* WHAT TO PRODUCE:
Except for the pictures, write out all the records that follow exactly.

* DATA SUPPLIED:
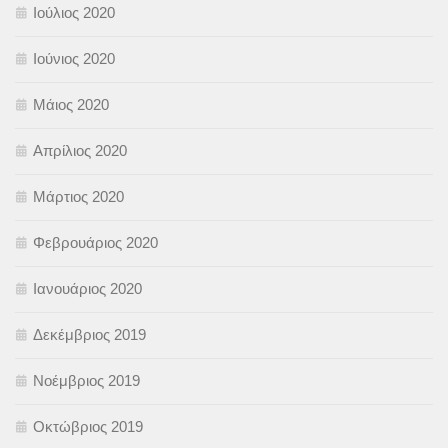
Ιούλιος 2020
Ιούνιος 2020
Μάιος 2020
Απρίλιος 2020
Μάρτιος 2020
Φεβρουάριος 2020
Ιανουάριος 2020
Δεκέμβριος 2019
Νοέμβριος 2019
Οκτώβριος 2019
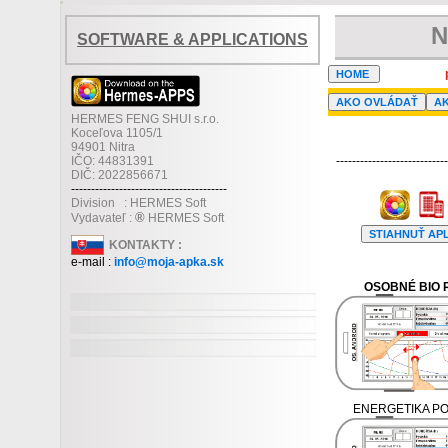
N
SOFTWARE & APPLICATIONS
HERMES FENG SHUI s.r.o.
Koceľova 1105/1
94901 Nitra
IČO: 44831391
---------------------------
DIČ: 2022856671
---------------------------------------
Division : HERMES Soft
®
Vydavateľ :
HERMES Soft
KONTAKTY :
e-mail :
info@moja-apka.sk
OSOBNÉ BIO 
ENERGETIKA P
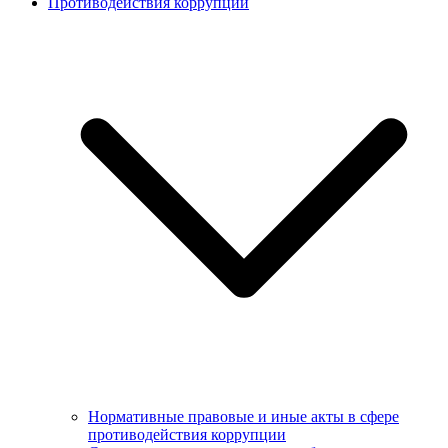
Противодействия коррупции
Нормативные правовые и иные акты в сфере
противодействия коррупции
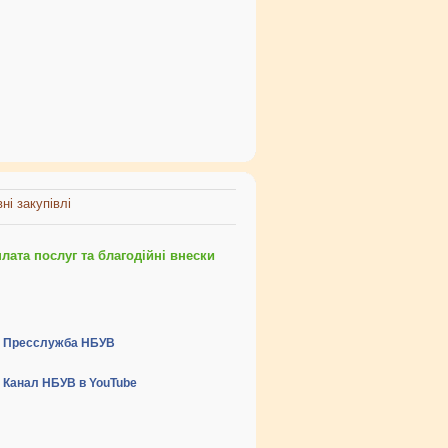
ні закупівлі
ата послуг та благодійні внески
Пресслужба НБУВ
Канал НБУВ в YouTube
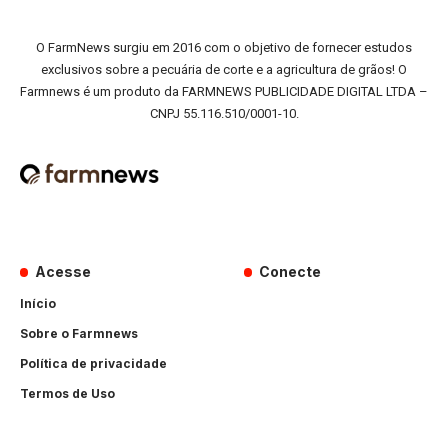
O FarmNews surgiu em 2016 com o objetivo de fornecer estudos
exclusivos sobre a pecuária de corte e a agricultura de grãos! O
Farmnews é um produto da FARMNEWS PUBLICIDADE DIGITAL LTDA –
CNPJ 55.116.510/0001-10.
Acesse
Conecte
Início
Sobre o Farmnews
Política de privacidade
Termos de Uso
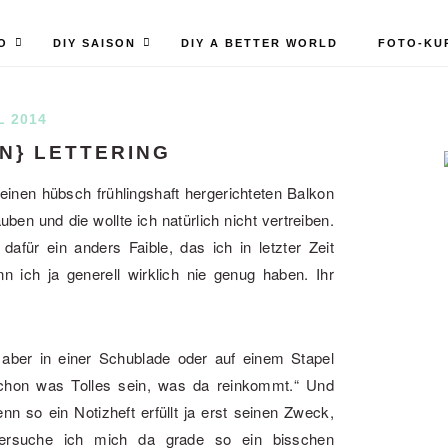
O
DIY SAISON
DIY A BETTER WORLD
FOTO-KU
L 2014
WN} LETTERING
einen hübsch frühlingshaft hergerichteten Balkon
en und die wollte ich natürlich nicht vertreiben.
für ein anders Faible, das ich in letzter Zeit
 ich ja generell wirklich nie genug haben. Ihr
 aber in einer Schublade oder auf einem Stapel
schon was Tolles sein, was da reinkommt.“ Und
enn so ein Notizheft erfüllt ja erst seinen Zweck,
ersuche ich mich da grade so ein bisschen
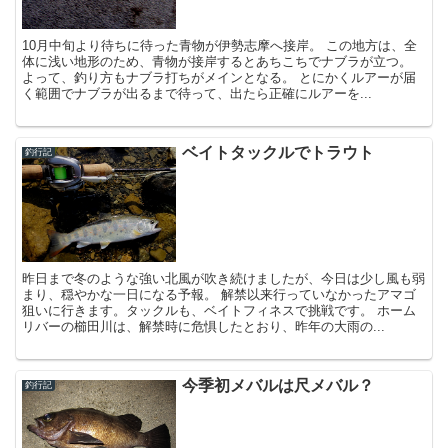
10月中旬より待ちに待った青物が伊勢志摩へ接岸。 この地方は、全
体に浅い地形のため、青物が接岸するとあちこちでナブラが立つ。
よって、釣り方もナブラ打ちがメインとなる。 とにかくルアーが届
く範囲でナブラが出るまで待って、出たら正確にルアーを...
ベイトタックルでトラウト
釣行記
昨日まで冬のような強い北風が吹き続けましたが、今日は少し風も弱
まり、穏やかな一日になる予報。 解禁以来行っていなかったアマゴ
狙いに行きます。タックルも、ベイトフィネスで挑戦です。 ホーム
リバーの櫛田川は、解禁時に危惧したとおり、昨年の大雨の...
今季初メバルは尺メバル？
釣行記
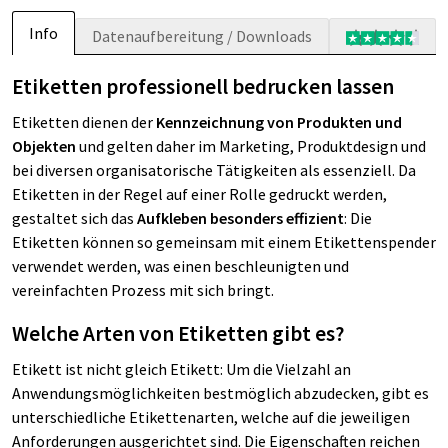
Info
Datenaufbereitung / Downloads
Etiketten professionell bedrucken lassen
Etiketten dienen der
Kennzeichnung von Produkten und
Objekten
und gelten daher im Marketing, Produktdesign und
bei diversen organisatorische Tätigkeiten als essenziell. Da
Etiketten in der Regel auf einer Rolle gedruckt werden,
gestaltet sich das
Aufkleben besonders effizient
: Die
Etiketten können so gemeinsam mit einem Etikettenspender
verwendet werden, was einen beschleunigten und
vereinfachten Prozess mit sich bringt.
Welche Arten von Etiketten gibt es?
Etikett ist nicht gleich Etikett: Um die Vielzahl an
Anwendungsmöglichkeiten bestmöglich abzudecken, gibt es
unterschiedliche Etikettenarten, welche auf die jeweiligen
Anforderungen ausgerichtet sind. Die Eigenschaften reichen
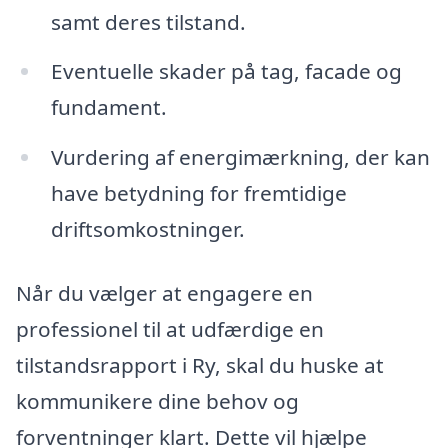
samt deres tilstand.
Eventuelle skader på tag, facade og
fundament.
Vurdering af energimærkning, der kan
have betydning for fremtidige
driftsomkostninger.
Når du vælger at engagere en
professionel til at udfærdige en
tilstandsrapport i Ry, skal du huske at
kommunikere dine behov og
forventninger klart. Dette vil hjælpe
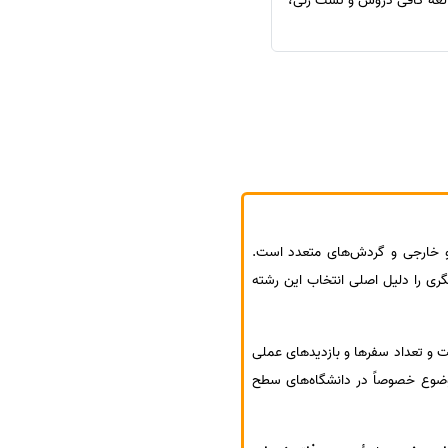
طالعه کافی دروس و تست زنی،
و خارجی و گردش‌های متعدد است.
ری را دلیل اصلی انتخاب این رشته
و تعداد سفرها و بازدیدهای عملی
وضوع خصوصاً در دانشگاه‌های سطح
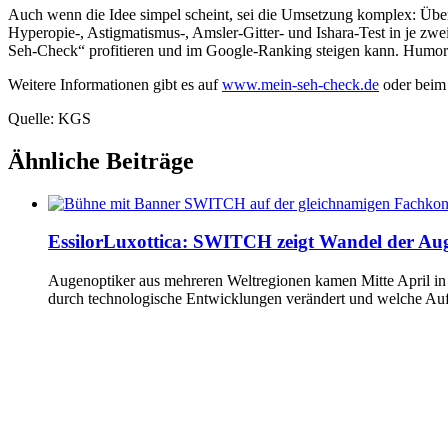
Auch wenn die Idee simpel scheint, sei die Umsetzung komplex: Über
Hyperopie-, Astigmatismus-, Amsler-Gitter- und Ishara-Test in je z
Seh-Check“ profitieren und im Google-Ranking steigen kann. Humorv
Weitere Informationen gibt es auf
www.mein-seh-check.de
oder beim
Quelle: KGS
Ähnliche Beiträge
EssilorLuxottica: SWITCH zeigt Wandel der Au
Augenoptiker aus mehreren Weltregionen kamen Mitte April i
durch technologische Entwicklungen verändert und welche Au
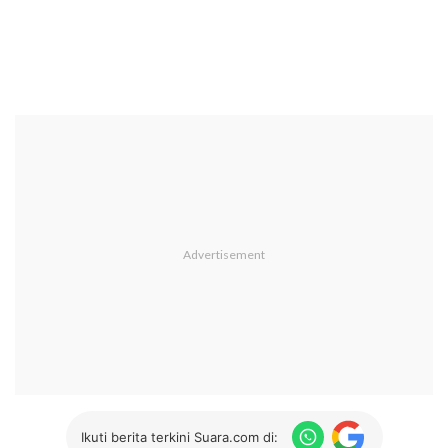
Ikuti berita terkini Suara.com di:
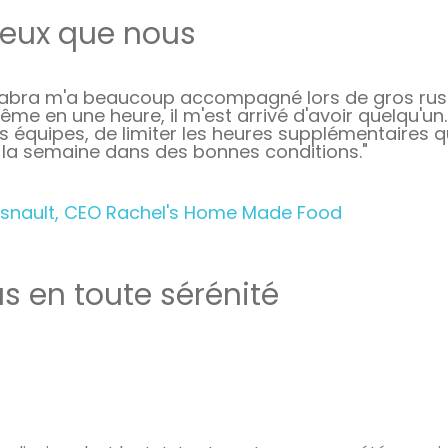
ieux que nous
abra m'a beaucoup accompagné lors de gros rushs.
ême en une heure, il m'est arrivé d'avoir quelqu'u
s équipes, de limiter les heures supplémentaires q
 la semaine dans des bonnes conditions."
snault, CEO Rachel's Home Made Food
as en toute sérénité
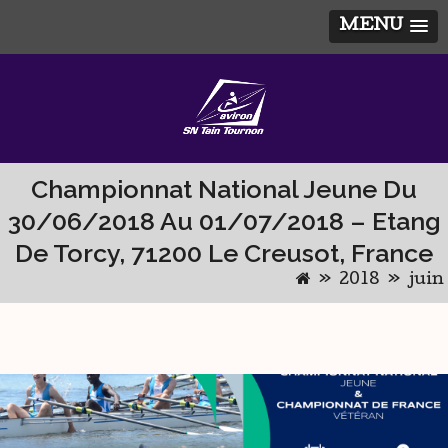
MENU
Skip
to
content
Championnat National Jeune Du
30/06/2018 Au 01/07/2018 – Etang
De Torcy, 71200 Le Creusot, France
»
2018
»
juin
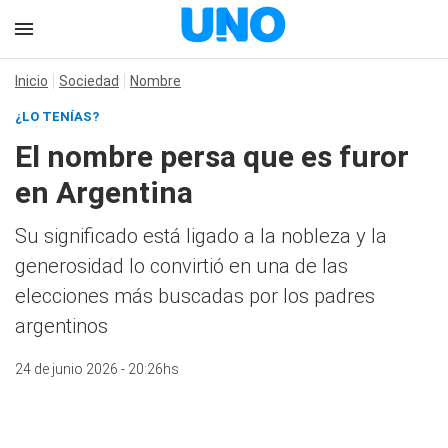
Inicio
Sociedad
Nombre
¿LO TENÍAS?
El nombre persa que es furor
en Argentina
Su significado está ligado a la nobleza y la
generosidad lo convirtió en una de las
elecciones más buscadas por los padres
argentinos
24 de junio 2026 - 20:26hs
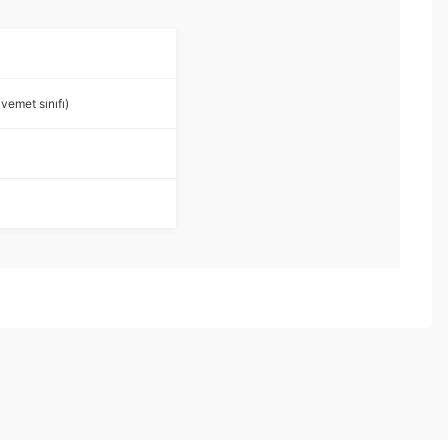
emet sınıfı)
ebilirsiniz.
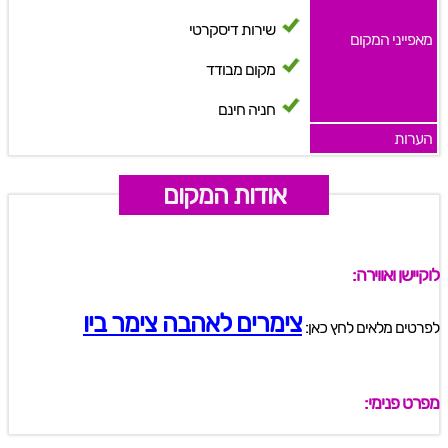
שירות דיסקרטי
מאפייני המקום
מקום מבודד
חניה חינם
הערות
אודות המקום
לוקיישן ואווירה:
צימרים לאהבה צימר ביו
לפרטים מלאים לחץ כאן:
מפרט פנימי:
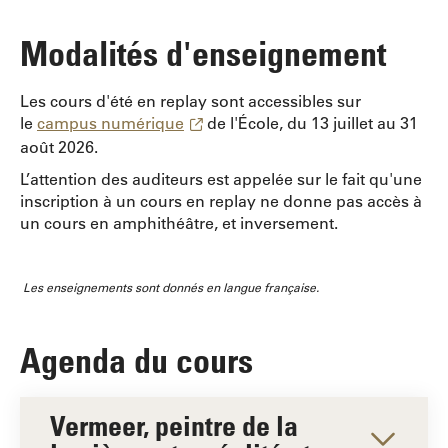
Modalités d'enseignement
Les cours d'été en replay sont accessibles sur
le
campus numérique
de l'École, du 13 juillet au 31
août 2026.
L’attention des auditeurs est appelée sur le fait qu'une
inscription à un cours en replay ne donne pas accès à
un cours en amphithéâtre, et inversement.
Les enseignements sont donnés en langue française.
Agenda du cours
Vermeer, peintre de la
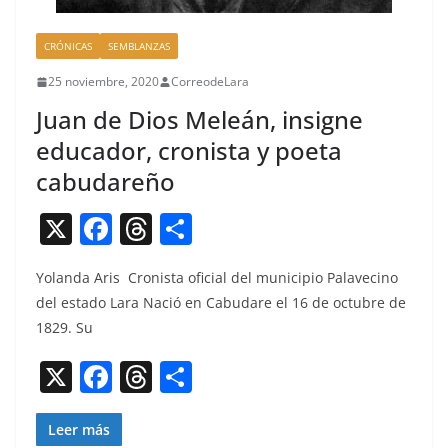
CRÓNICAS
SEMBLANZAS
25 noviembre, 2020
CorreodeLara
Juan de Dios Meleán, insigne
educador, cronista y poeta
cabudareño
X
F
T
C
a
h
o
Yolan­da Aris Cro­nista ofi­cial del munici­pio Palave­ci­no
c
re
m
del esta­do Lara Nació en Cabu­dare el 16 de octubre de
e
a
p
1829. Su
b
d
ar
X
F
T
C
o
s
tir
a
h
o
o
c
re
m
Leer más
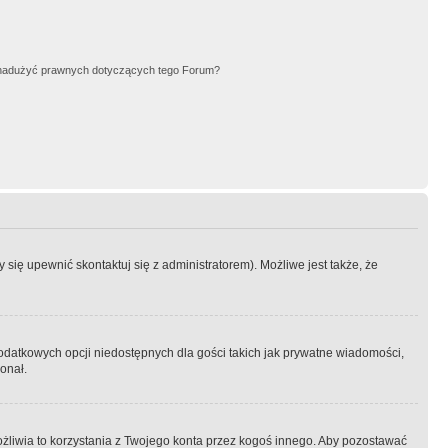
nadużyć prawnych dotyczących tego Forum?
się upewnić skontaktuj się z administratorem). Możliwe jest także, że
dodatkowych opcji niedostępnych dla gości takich jak prywatne wiadomości,
onał.
żliwia to korzystania z Twojego konta przez kogoś innego. Aby pozostawać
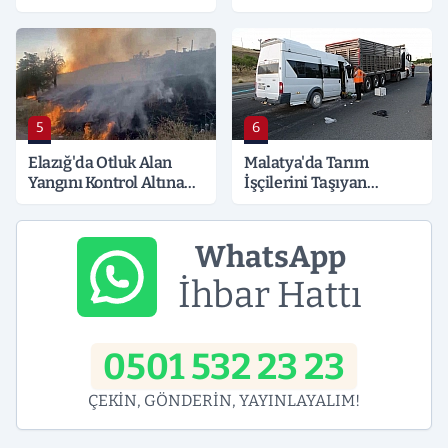
Hayati Klima Uyarısı
Süreli Gerginlik
5
6
Elazığ'da Otluk Alan
Malatya'da Tarım
Yangını Kontrol Altına
İşçilerini Taşıyan
Alındı
Minibüs Tıra Çarptı: 19
Yaralı
WhatsApp
İhbar Hattı
0501 532 23 23
ÇEKİN, GÖNDERİN, YAYINLAYALIM!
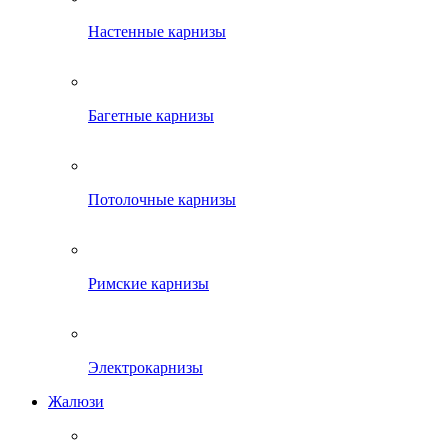
Настенные карнизы
Багетные карнизы
Потолочные карнизы
Римские карнизы
Электрокарнизы
Жалюзи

* REPLY TO THE EXERCISE:
Ιούλιος 2020
Ιούνιος 2020
Μάιος 2020
Απρίλιος 2020
Μάρτιος 2020
Φεβρουάριος 2020
Ιανουάριος 2020
Δεκέμβριος 2019
Νοέμβριος 2019
Οκτώβριος 2019
N
SOFTWARE & APPLICATIONS
HERMES FENG SHUI s.r.o.
Koceľova 1105/1
94901 Nitra
IČO: 44831391
---------------------------
DIČ: 2022856671
---------------------------------------
Division : HERMES Soft
®
Vydavateľ :
HERMES Soft
KONTAKTY :
e-mail :
info@moja-apka.sk
OSOBNÉ BIO 
ENERGETIKA P
Противодействия коррупции
Нормативные правовые и иные акты в сфере
противодействия коррупции
ні закупівлі
ата послуг та благодійні внески
Пресслужба НБУВ
Канал НБУВ в YouTube
O FarmNews surgiu em 2016 com o objetivo de fornecer estudos
exclusivos sobre a pecuária de corte e a agricultura de grãos! O
Farmnews é um produto da FARMNEWS PUBLICIDADE DIGITAL LTDA –
CNPJ 55.116.510/0001-10.
Acesse
Conecte
Início
Sobre o Farmnews
Política de privacidade
Termos de Uso
O
DIY SAISON
DIY A BETTER WORLD
FOTO-KU
L 2014
WN} LETTERING
einen hübsch frühlingshaft hergerichteten Balkon
en und die wollte ich natürlich nicht vertreiben.
für ein anders Faible, das ich in letzter Zeit
 ich ja generell wirklich nie genug haben. Ihr
 aber in einer Schublade oder auf einem Stapel
schon was Tolles sein, was da reinkommt.“ Und
enn so ein Notizheft erfüllt ja erst seinen Zweck,
ersuche ich mich da grade so ein bisschen
10月中旬より待ちに待った青物が伊勢志摩へ接岸。 この地方は、全
体に浅い地形のため、青物が接岸するとあちこちでナブラが立つ。
よって、釣り方もナブラ打ちがメインとなる。 とにかくルアーが届
く範囲でナブラが出るまで待って、出たら正確にルアーを...
ベイトタックルでトラウト
釣行記
昨日まで冬のような強い北風が吹き続けましたが、今日は少し風も弱
まり、穏やかな一日になる予報。 解禁以来行っていなかったアマゴ
狙いに行きます。タックルも、ベイトフィネスで挑戦です。 ホーム
リバーの櫛田川は、解禁時に危惧したとおり、昨年の大雨の...
今季初メバルは尺メバル？
釣行記
Info
Datenaufbereitung / Downloads
Etiketten professionell bedrucken lassen
Etiketten dienen der
Kennzeichnung von Produkten und
Objekten
und gelten daher im Marketing, Produktdesign und
bei diversen organisatorische Tätigkeiten als essenziell. Da
Etiketten in der Regel auf einer Rolle gedruckt werden,
gestaltet sich das
Aufkleben besonders effizient
: Die
Etiketten können so gemeinsam mit einem Etikettenspender
verwendet werden, was einen beschleunigten und
vereinfachten Prozess mit sich bringt.
Welche Arten von Etiketten gibt es?
Etikett ist nicht gleich Etikett: Um die Vielzahl an
Anwendungsmöglichkeiten bestmöglich abzudecken, gibt es
unterschiedliche Etikettenarten, welche auf die jeweiligen
Anforderungen ausgerichtet sind. Die Eigenschaften reichen
samt deres tilstand.
Eventuelle skader på tag, facade og
fundament.
Vurdering af energimærkning, der kan
have betydning for fremtidige
driftsomkostninger.
Når du vælger at engagere en
professionel til at udfærdige en
tilstandsrapport i Ry, skal du huske at
kommunikere dine behov og
forventninger klart. Dette vil hjælpe
طالعه کافی دروس و تست زنی،
و خارجی و گردش‌های متعدد است.
ری را دلیل اصلی انتخاب این رشته
و تعداد سفرها و بازدیدهای عملی
وضوع خصوصاً در دانشگاه‌های سطح
Auch wenn die Idee simpel scheint, sei die Umsetzung komplex: Über
Hyperopie-, Astigmatismus-, Amsler-Gitter- und Ishara-Test in je z
Seh-Check“ profitieren und im Google-Ranking steigen kann. Humorv
Weitere Informationen gibt es auf
www.mein-seh-check.de
oder beim
Quelle: KGS
Ähnliche Beiträge
EssilorLuxottica: SWITCH zeigt Wandel der Au
Augenoptiker aus mehreren Weltregionen kamen Mitte April i
durch technologische Entwicklungen verändert und welche Au
Ikuti berita terkini Suara.com di:
ieux que nous
abra m'a beaucoup accompagné lors de gros rushs.
ême en une heure, il m'est arrivé d'avoir quelqu'u
s équipes, de limiter les heures supplémentaires q
 la semaine dans des bonnes conditions."
snault, CEO Rachel's Home Made Food
as en toute sérénité
MENU
Skip
to
content
Championnat National Jeune Du
30/06/2018 Au 01/07/2018 – Etang
De Torcy, 71200 Le Creusot, France
»
2018
»
juin
Inicio
Sociedad
Nombre
¿LO TENÍAS?
El nombre persa que es furor
en Argentina
Su significado está ligado a la nobleza y la
generosidad lo convirtió en una de las
elecciones más buscadas por los padres
argentinos
24 de junio 2026 - 20:26hs
emet sınıfı)
ebilirsiniz.
שירות דיסקרטי
מאפייני המקום
מקום מבודד
חניה חינם
הערות
אודות המקום
לוקיישן ואווירה:
צימרים לאהבה צימר ביו
לפרטים מלאים לחץ כאן:
מפרט פנימי:
Modalités d'enseignement
Les cours d'été en replay sont accessibles sur
le
campus numérique
de l'École, du 13 juillet au 31
août 2026.
L’attention des auditeurs est appelée sur le fait qu'une
inscription à un cours en replay ne donne pas accès à
un cours en amphithéâtre, et inversement.
Les enseignements sont donnés en langue française.
Agenda du cours
Vermeer, peintre de la
CRÓNICAS
SEMBLANZAS
25 noviembre, 2020
CorreodeLara
Juan de Dios Meleán, insigne
educador, cronista y poeta
cabudareño
X
F
T
C
a
h
o
Yolan­da Aris Cro­nista ofi­cial del munici­pio Palave­ci­no
c
re
m
del esta­do Lara Nació en Cabu­dare el 16 de octubre de
e
a
p
1829. Su
b
d
ar
X
F
T
C
o
s
tir
a
h
o
o
c
re
m
Leer más
nadużyć prawnych dotyczących tego Forum?
się upewnić skontaktuj się z administratorem). Możliwe jest także, że
dodatkowych opcji niedostępnych dla gości takich jak prywatne wiadomości,
onał.
żliwia to korzystania z Twojego konta przez kogoś innego. Aby pozostawać
Hayati Klima Uyarısı
Süreli Gerginlik
5
6
Elazığ'da Otluk Alan
Malatya'da Tarım
Yangını Kontrol Altına
İşçilerini Taşıyan
Alındı
Minibüs Tıra Çarptı: 19
Yaralı
WhatsApp
İhbar Hattı
0501 532 23 23
ÇEKİN, GÖNDERİN, YAYINLAYALIM!
Настенные карнизы
Багетные карнизы
Потолочные карнизы
Римские карнизы
Электрокарнизы
Жалюзи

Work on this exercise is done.